How do I say this? How about, “I’m unemployed.”

Last year, I joined AIG to be part of their Professional Practices team. Ensure quality work within the various audit teams, help evolve audit practices, etc. Seemed like a good gig where I used my knowledge and expertise. It was also a bump up in title and pay, with a future potential to move into Risk Management or another function in one or two years. I’d been wary of joining AIG for many years. Bad rep in the audit industry in NY due to turnover, and other stuff I won’t mention here.

As always, life likes to throw the occasional curveball every once in awhile. The first day I was there, I discovered most of the entire team was pretty disgruntled.  Five months after joining, the Chief Auditor was forced out, and new management came in to clean house. In October, the company began layoffs globally, including around 100 folks in Audit.

By December, our team had been gutted from 7 people down to only 4. We actually had one new coworker join in June, but she resigned in frustration within 4 months. I saw the writing on the wall, and started informally looking back in Nov/Dec 2015. By January, I was formally looking for a better opportunity before the music stopped. I am glad that I started looking that early, but it wasn’t good enough. After giving us busy work for weeks, our new senior management scheduled a fake meeting one fine day, and HR joined us.

So how do I feel about all this? I don’t know, to be honest. I’m still sorting out my feelings about the whole matter. I could say I should have avoided AIG and maybe I would have been right, but I  learned a lot and met people. I also got a chance to build new skills. I mentioned back in Dec 2014 that I had been interviewing for an internal JPMC transfer, and wondered for a long time whether I should waited it out longer. I learned last week that group was dismantled and consolidated in early 2015, and two layers of management  (including the hiring manager) were either pushed out or left the company. That means there was no future there either and I had been second-guessing myself for a long time and for nothing.
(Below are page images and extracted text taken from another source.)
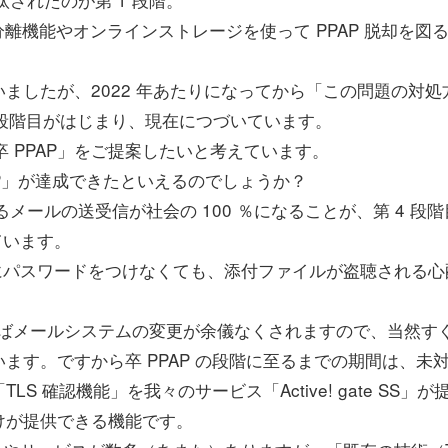
分離機能やオンラインストレージを使って PPAP 脱却を図
したが、2022 年あたりになってから「この問題の対処
 段階目がはじまり、現在につづいています。
 PPAP」をご提案したいと考えています。
PAP」が達成できたといえるのでしょうか？
）通信によるメールの送受信が社会の 100 ％になることが、第 4 段
ています。
別にパスワードをつけなくても、添付ファイルが盗聴される心
ればメールシステムの変更が余儀なくされますので、当然す
ます。ですから卒 PPAP の段階に至るまでの期間は、未
 確認機能」を我々のサービス「Active! gate SS」が
けが提供できる機能です。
Could I have done anything differently during my time at AIG to save my job? I can say emphatically that I did everything that I could. While others worked quietly in their offices, I was out meeting with the audit teams every week Day 1. I was presenting to senior management all last year. I created new processes, and created new work products. When the new Senior Management came on, I was helping them with their various planning sessions and helping write or improve their existing presentations. I also helped develop and present on new audit practices and processes. Based on all this, I earned a strong performance rating.

So after all that, how did I still not survive? That’s what I struggle with. They couldn’t move me into another group and keep my skills? All those things I did, and it didn’t matter? I even applied for internal Audit spots, but internal sources told me afterwards Sr Management had external candidates ONLY in mind. In the end, it was just a numbers game and they had to dissolve our team and further cut the headcount no matter what. If they wanted to throw out the baby with the bathwater, so be it. I had also applied for internal transfers to other groups, but no one was truly hiring while they were also restructuring.
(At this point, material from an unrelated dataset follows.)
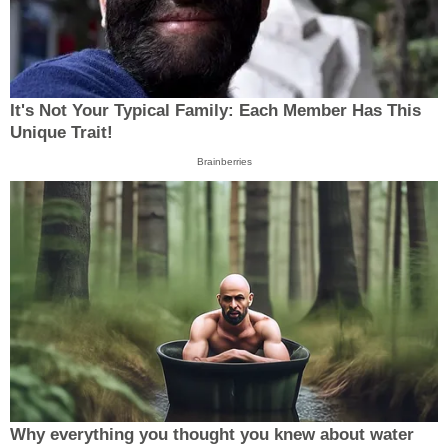
It's Not Your Typical Family: Each Member Has This
Unique Trait!
Brainberries
Why everything you thought you knew about water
It’s been a few weeks, but I’m not completely over it. All that work for naught. When I think about it, it doesn’t sit well with me. Sometimes bad things happen because it’s simply out of your control. You have no control over what will happen, and that the simple truth. The only thing you can do is have contingency plans in place for when it happens.

As I mentioned, I’ve been interviewing on and off for a few months. I’m searching for the role that I like, with opportunities to further develop, in an organization that has a future. Same as I have always wanted.